Wyjazd - 3 rano z Lublina dwoma samochodami (tutaj małe wtrącenie jechaliśmy samochodami przygotowanymi na szybko, starymi, dlatego tak się martwiłam czy dojedziemy. Co do komentarzy pod wpisem, który usunęłam - nie mogliśmy jechać pociągiem - 4 przesiadki by nas czekały a i tak nie bylibyśmy na miejscu gdzie jest nasz domek, poza tym jesteśmy spod Lublina, skąd mamy pociąg i ktoś musiałby nas na dworzec przywieźć - u mnie nie ma busów tak wcześnie, a samochodów na dworcu zostawić nie można, nie jest to zbyt ciekawa okolica....)(a jednak to wtrącenie nie było takie małe...)
Do Zakopanego zajechaliśmy jakoś koło
10. Zrobiliśmy jeszcze zakupy w Biedronce i wbiliśmy na Krupówki na coś
ciepłego do jedzenia. Niestety nie polecam restauracji Pstrąg Górski -
miejsce ładne, ale czekaliśmy szalenie długo, mimo, że nie było wielu
gości, jedzenie było słabe, kelner pomylił wszystkie zamówienia, nie
mówiąc o tym, że dostaliśmy jedzenie w różnych porach, więc część jadła,
a część się patrzyła - nie można było poczekać, chyba że potem część
miała jeść zimne...
(kurde, referaty Wam zaczynam pisać...)
(kurde, referaty Wam zaczynam pisać...)
No
dobra! To wracam do głównej opowieści - jak jedliśmy zaczął padać
deszcz ;) Przerwał na chwilę, więc dotarliśmy do samochodu i się
wypakowaliśmy w domku. A potem już lało przez resztę dnia, więc
poświęciliśmy do na mycie, odpoczynek po podróży, rozmowy z
właścicielami i poznawanie się - bo grupa była mocno mieszana. A znowu
odchodząc od tematu - spaliśmy TUTAJ
- bardzo polubiłam się z gospodarzami, są świetni po prostu! (A
świadczy o tym na przykład fakt, że udostępnili nam pokój więcej by
chłopaki nie musieli spać w jednym łóżku, za darmo, bez problemu).

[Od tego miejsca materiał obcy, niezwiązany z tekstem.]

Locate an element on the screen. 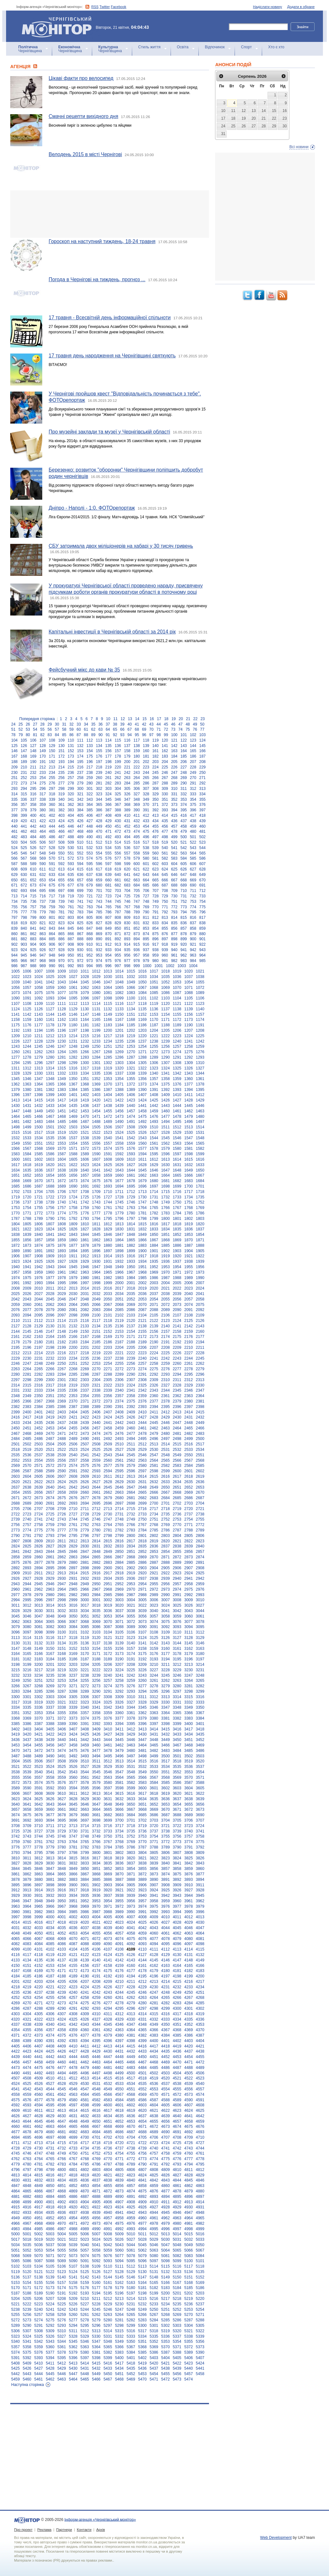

I tak nam minął dzień pierwszy... Nie martwcie się, teraz będą głównie zdjęcia!
Dnia
drugiego wyruszyliśmy do Doliny 5 Stawów (skręcaliśmy na szlak przy
Wodogrzmotach Mickiewicza). Pogoda była jaka była - pochmurno, padało co
trochę, jednak daliśmy radę ;). Musieliśmy wprawdzie poczekać trochę w
schronisku gdy była największa ulewa, ale za to zjedliśmy dzięki temu
coś ciepłego (swoją drogą, pyszne mają jedzenie w tym schronisku). A
teraz już tylko zdjęcia z tamtego miejsca!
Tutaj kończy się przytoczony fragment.